If the ballots are encrypted with compression, there may be information leaks
because the different patterns of voting in the ballot. In the simplest case
where there is only one item on the ballot, it is possible that vote can be
discerned despite the raw plaintext being constant length.
I think I got that more or less right.
However, there are two workarounds for this:
1. Zelda adds a no-compression preference to her key.
2. The voting system uses the "-z 0" option in a gpg command.
I don't want a workaround; I want default behavior that is reasonably
safe for users. Removing default compression is a step forward in that
regard.
However, there are still many people who consider default compression a
feature and *rely* on it for their system.
Care to elaborate on how they rely on it? That seems highly suspect to me.
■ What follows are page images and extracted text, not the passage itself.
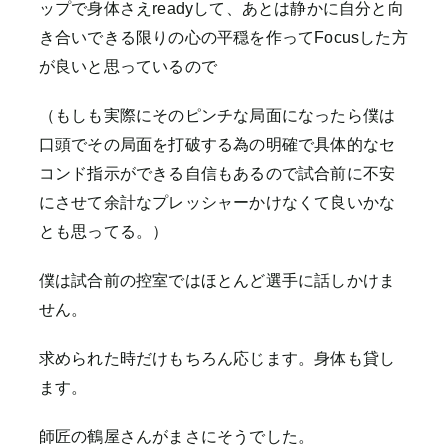
ップで身体さえreadyして、あとは静かに自分と向
き合いできる限りの心の平穏を作ってFocusした方
が良いと思っているので
（もしも実際にそのピンチな局面になったら僕は
口頭でその局面を打破する為の明確で具体的なセ
コンド指示ができる自信もあるので試合前に不安
にさせて余計なプレッシャーかけなくて良いかな
とも思ってる。）
僕は試合前の控室ではほとんど選手に話しかけま
せん。
求められた時だけもちろん応じます。身体も貸し
ます。
師匠の鶴屋さんがまさにそうでした。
tar -c source-tree | gpg key >source-tree.pgp.gz
This is also what at PGP Corp we called a "PGP Zip" file, which was
implemented as a PGP encrypted tarball. It's done all the time in back-end
systems, and very likely the second largest use of PGP, where signing files
is the most. It's a really useful idiom.
You're asking for a change to the standard. You're not really doing that,
even. You're asking for a change to the default behavior to software that's
been around for 20+ years because you have a wonderful edge condition, for
which there are not only per-message but per-key workarounds.
I'm really sorry your ballots got spoiled. But you can fix that with zero
changes to software nor protocol.
Your example isn't much of a failure; the tarball will end up maybe 2x
larger than it should have been, someone might investigate, and they'll
change the command to:
tar -c source-tree | gzip | gpg key >source-tree.pgp.gz
or something. This is a *very* low-consequence failure mode.